_WORK REQUEST_.
Reproduce, exactly and in full, the records that follow, minus any pictures.

[Extracted data entries]

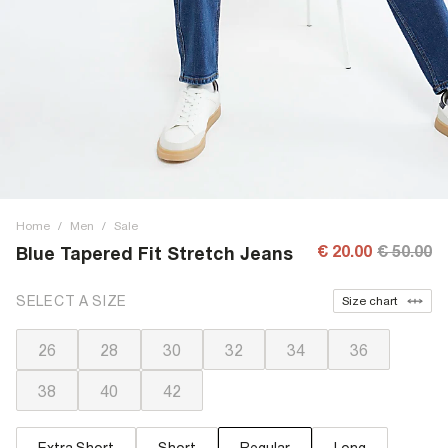
Home
/
Men
/
Sale
€ 20.00
€ 50.00
Blue Tapered Fit Stretch Jeans
SELECT A SIZE
Size chart
26
28
30
32
34
36
38
40
42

_ANSWER BOX_.
Home
/
Men
/
Sale
€ 20.00
€ 50.00
Blue Tapered Fit Stretch Jeans
SELECT A SIZE
Size chart
26
28
30
32
34
36
38
40
42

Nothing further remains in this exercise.